D'autres progrès en matière de réduction des émissions de CO2 des voitures peuvent et doivent être faits par le biais d'une approche intégrée et économiquement équilibrée, alliant les innovations technologiques continues de l'industrie automobile aux efforts des décideurs politiques des consommateurs et l'industrie pétrolière . Cela aura comme résultat des réductions d'émissions de CO2 effectives tout en maintenant les emplois et la compétitivité de l'industrie automobile européenne. Un élément important de cette Approche Intégrée est l'effort harmonisé visant à accroître la demande de carburant à faible consommation par une taxationliée au CO2 des voitures et des carburants alternatifs.
La communication de la Commission sur CARS 21, qui a été publiée séparément aujourd'hui , n'intègre pas entièrement les recommandations du << High-level Group >> CARS 21 de décembre 2005. Ce groupe, qui comprenait les commissaires Dimas, Verheugen et Barrot, six Ministres nationaux, cinq PDG de l'industrie automobile, des MEPs ainsi que des représentants de groupes de défense des consommateurs, a explicitement demandé >>une meilleure réglementation >> et suivant une Approche Intégrée pour les secteurs politiques importants comme la sécurité routière et les émissions de CO2. CARS 21 a traité du besoin d'équilibrer les questions environnementales et économiques de façon rentable et durable. << C'était un exemple de politique industrielle cohérente et responsable >>, dit M. Marchionne. << Nous demandons aux législateurs de l'UE de privilégier développer les contributions positives de CARS 21. >>
La circulation des voitures représente 11 % des émissions de CO2 dans l'UE. Globallement, la circulation des voitures représente 5 % de toutes les émissions de CO2 causées par l'homme. La contribution européenne à ce résultat est de 1,5 % grâce à la technologie européenne de pointe.
L'ACEA représente les treize constructeurs automobiles européens les plus importants. Au coeur de l'industrie européenne, le secteur automobile est le principal employeur manufacturier dans l'UE. L'industrie automobile procure des emplois de plus en plus spécialisés à 2 millions d'Européens et soutient indirectement 10 millions d'employés de plus dans les industries connexes.

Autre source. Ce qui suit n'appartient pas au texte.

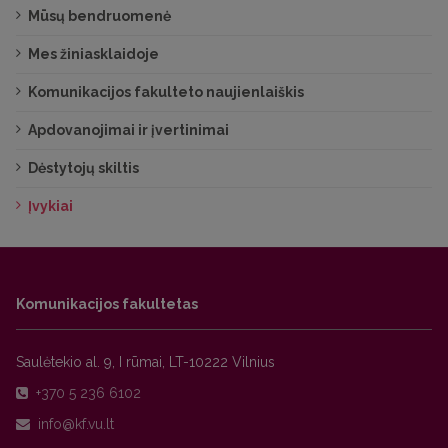
Mūsų bendruomenė
Mes žiniasklaidoje
Komunikacijos fakulteto naujienlaiškis
Apdovanojimai ir įvertinimai
Dėstytojų skiltis
Įvykiai
Komunikacijos fakultetas
Saulėtekio al. 9, I rūmai, LT-10222 Vilnius
+370 5 236 6102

L'Europe est le plus grand producteur automobile mondial.. En effet, des 46 millions de voitures fabriquées dans le monde, 38 % proviennent de l'UE. Les membres de l'ACEA investissent annuellement 5 % de leur chiffre d'affaires (EUR 20 milliards ) dans la R&D. Les membres sont : BMW Group, DAF Trucks, DaimlerChrysler, FIAT, Ford of Europe, General Motors Europe, MAN Nutzfahrzeuge, Porsche, PSA Peugeot Citroën, Renault, Scania, Volkswagen et Volvo.